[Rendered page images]
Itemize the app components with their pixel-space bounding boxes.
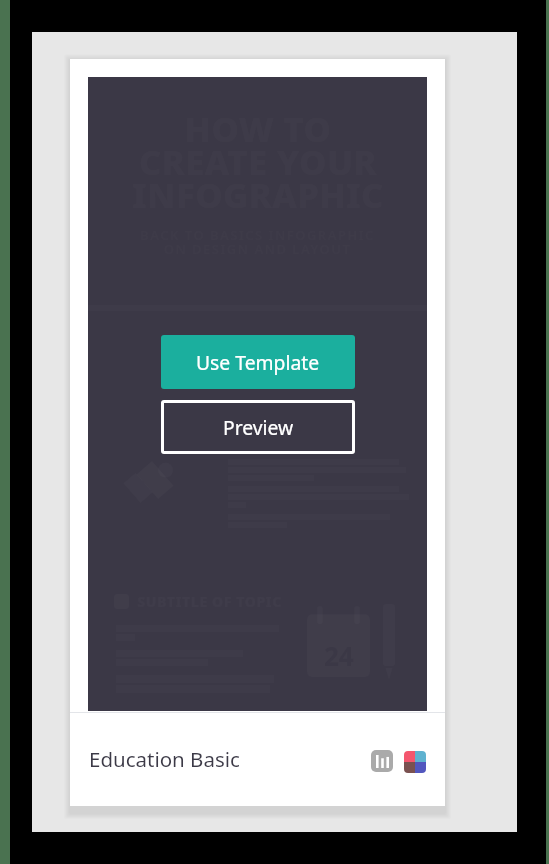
button[interactable]: Chart [371, 750, 393, 772]
staticText: Education Basic [89, 745, 240, 773]
button[interactable]: Palette [404, 751, 426, 773]
staticText: Preview [223, 414, 294, 440]
staticText: Use Template [196, 349, 320, 375]
button[interactable]: Use Template [161, 335, 355, 389]
button[interactable]: Preview [161, 400, 355, 454]
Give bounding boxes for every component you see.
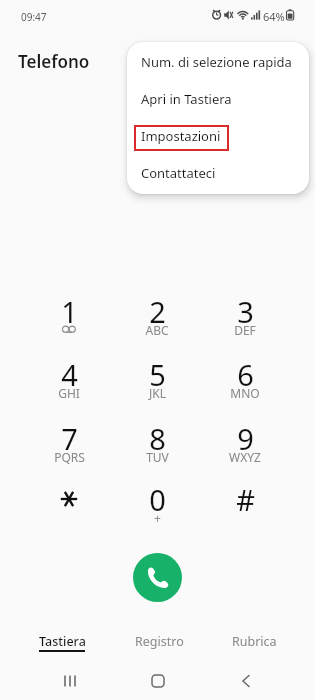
button[interactable]: Impostazioni — [127, 116, 309, 153]
staticText: WXYZ — [229, 449, 261, 465]
button[interactable]: Registro — [115, 626, 203, 660]
button[interactable]: Home — [136, 662, 180, 700]
button[interactable]: Tasto 8 — [125, 419, 189, 471]
button[interactable]: Tasto 3 — [213, 292, 277, 344]
staticText: Rubrica — [232, 633, 277, 650]
staticText: Impostazioni — [141, 127, 221, 145]
staticText: ABC — [145, 322, 169, 338]
staticText: PQRS — [54, 449, 85, 465]
staticText: 6 — [237, 355, 254, 394]
staticText: GHI — [58, 385, 80, 401]
staticText: # — [236, 480, 255, 519]
staticText: 5 — [149, 355, 166, 394]
staticText: 2 — [149, 292, 166, 331]
staticText: 3 — [237, 292, 254, 331]
button[interactable]: Tasto 7 — [37, 419, 101, 471]
staticText: Telefono — [18, 50, 90, 73]
button[interactable]: Chiama — [133, 553, 182, 602]
button[interactable]: Indietro — [224, 662, 268, 700]
button[interactable]: Tasto 2 — [125, 292, 189, 344]
staticText: 1 — [61, 292, 78, 331]
staticText: Num. di selezione rapida — [141, 53, 292, 71]
button[interactable]: Recenti — [48, 662, 92, 700]
button[interactable]: Tastiera — [18, 626, 106, 660]
staticText: Tastiera — [39, 633, 86, 650]
button[interactable]: Num. di selezione rapida — [127, 42, 309, 79]
staticText: 7 — [61, 419, 78, 458]
staticText: MNO — [230, 385, 260, 401]
staticText: Apri in Tastiera — [141, 90, 232, 108]
button[interactable]: Tasto 6 — [213, 355, 277, 407]
staticText: Contattateci — [141, 164, 216, 182]
staticText: 09:47 — [21, 10, 47, 24]
staticText: 4 — [61, 355, 78, 394]
staticText: + — [154, 510, 161, 526]
staticText: DEF — [234, 322, 256, 338]
button[interactable]: Tasto # — [213, 480, 277, 532]
staticText: JKL — [149, 385, 166, 401]
button[interactable]: Contattateci — [127, 153, 309, 190]
button[interactable]: Tasto 1 — [37, 292, 101, 344]
button[interactable]: Apri in Tastiera — [127, 79, 309, 116]
staticText: Registro — [135, 633, 184, 650]
staticText: 9 — [237, 419, 254, 458]
staticText: 0 — [149, 480, 166, 519]
button[interactable]: Tasto 9 — [213, 419, 277, 471]
button[interactable]: Tasto 0 — [125, 480, 189, 532]
staticText: TUV — [146, 449, 169, 465]
staticText: 8 — [149, 419, 166, 458]
button[interactable]: Tasto * — [37, 480, 101, 532]
button[interactable]: Tasto 4 — [37, 355, 101, 407]
staticText: 64% — [263, 9, 285, 24]
button[interactable]: Rubrica — [210, 626, 298, 660]
button[interactable]: Tasto 5 — [125, 355, 189, 407]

▶ DESCRIPTION OF THE TASK: When a line above contains the string "bounding", copy that line.

▶ RESPONSE TO THE TASK:
Itemize the app components with their pixel-space bounding boxes.
Give bounding boxes for every component you see.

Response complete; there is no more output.